▶ _What needs to be done_: For the data below, say how many lines contain "scholen". Only the number should be given.

* * *

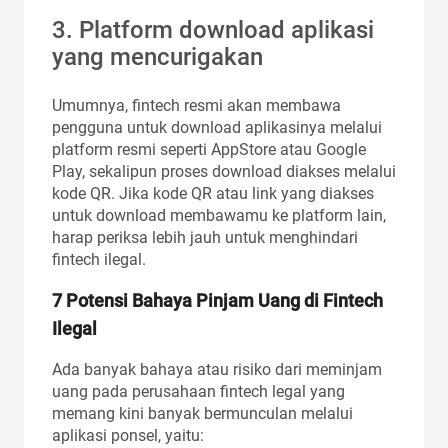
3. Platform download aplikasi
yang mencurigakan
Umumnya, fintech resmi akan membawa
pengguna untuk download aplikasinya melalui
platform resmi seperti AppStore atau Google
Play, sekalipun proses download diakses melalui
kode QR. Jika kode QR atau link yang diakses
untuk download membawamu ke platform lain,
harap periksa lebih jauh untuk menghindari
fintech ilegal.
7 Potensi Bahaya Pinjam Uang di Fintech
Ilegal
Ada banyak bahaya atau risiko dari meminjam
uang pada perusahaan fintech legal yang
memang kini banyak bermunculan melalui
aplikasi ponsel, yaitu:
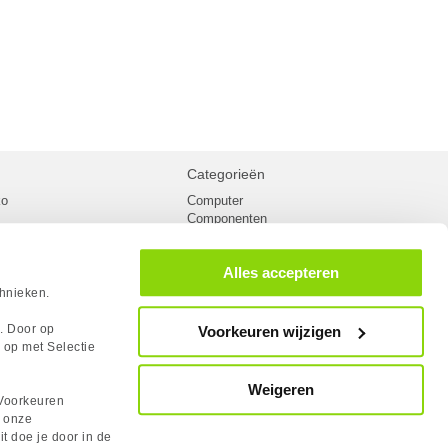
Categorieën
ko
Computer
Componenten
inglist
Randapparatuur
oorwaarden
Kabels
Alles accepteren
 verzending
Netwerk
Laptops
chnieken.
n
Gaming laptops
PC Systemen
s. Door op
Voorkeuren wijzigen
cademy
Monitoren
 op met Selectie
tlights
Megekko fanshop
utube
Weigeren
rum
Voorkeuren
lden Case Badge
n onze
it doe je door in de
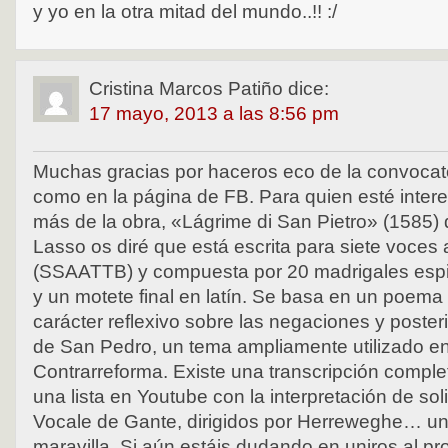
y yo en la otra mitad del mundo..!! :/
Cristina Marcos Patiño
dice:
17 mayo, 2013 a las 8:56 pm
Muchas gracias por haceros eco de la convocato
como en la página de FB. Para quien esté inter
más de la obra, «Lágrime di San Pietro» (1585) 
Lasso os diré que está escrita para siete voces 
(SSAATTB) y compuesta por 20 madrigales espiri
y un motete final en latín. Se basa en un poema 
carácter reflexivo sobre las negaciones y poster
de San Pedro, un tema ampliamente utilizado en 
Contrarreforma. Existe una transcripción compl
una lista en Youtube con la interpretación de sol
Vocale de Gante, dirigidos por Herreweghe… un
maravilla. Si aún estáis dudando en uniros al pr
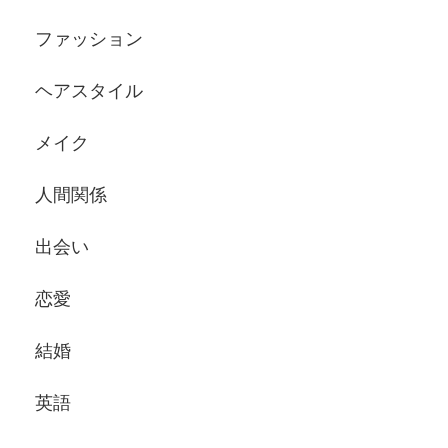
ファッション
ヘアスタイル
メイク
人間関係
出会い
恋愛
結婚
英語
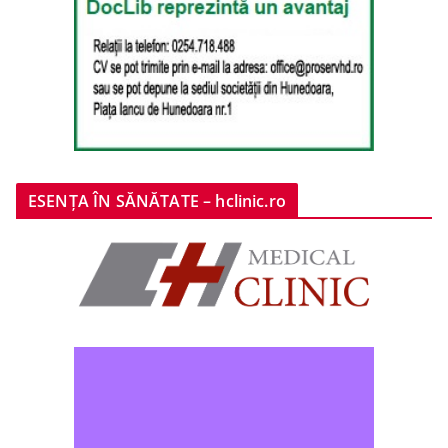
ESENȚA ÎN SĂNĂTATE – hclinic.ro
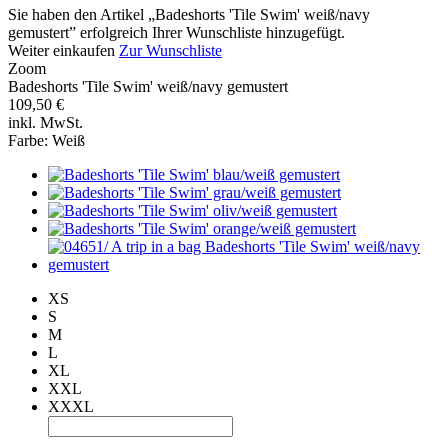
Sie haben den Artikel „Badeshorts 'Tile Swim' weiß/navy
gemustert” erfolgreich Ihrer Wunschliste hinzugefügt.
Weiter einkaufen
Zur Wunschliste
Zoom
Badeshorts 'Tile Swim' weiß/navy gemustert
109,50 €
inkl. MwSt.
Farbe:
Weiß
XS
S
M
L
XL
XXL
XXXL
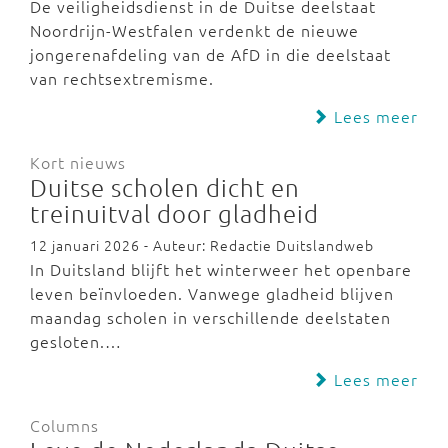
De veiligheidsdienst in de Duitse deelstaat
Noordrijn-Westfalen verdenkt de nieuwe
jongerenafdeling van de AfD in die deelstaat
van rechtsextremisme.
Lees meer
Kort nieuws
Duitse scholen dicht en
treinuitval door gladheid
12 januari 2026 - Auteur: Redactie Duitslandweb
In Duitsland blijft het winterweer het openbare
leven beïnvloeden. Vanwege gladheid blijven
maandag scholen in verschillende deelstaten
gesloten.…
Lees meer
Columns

* * *

▶ _Response for this exercise_: 2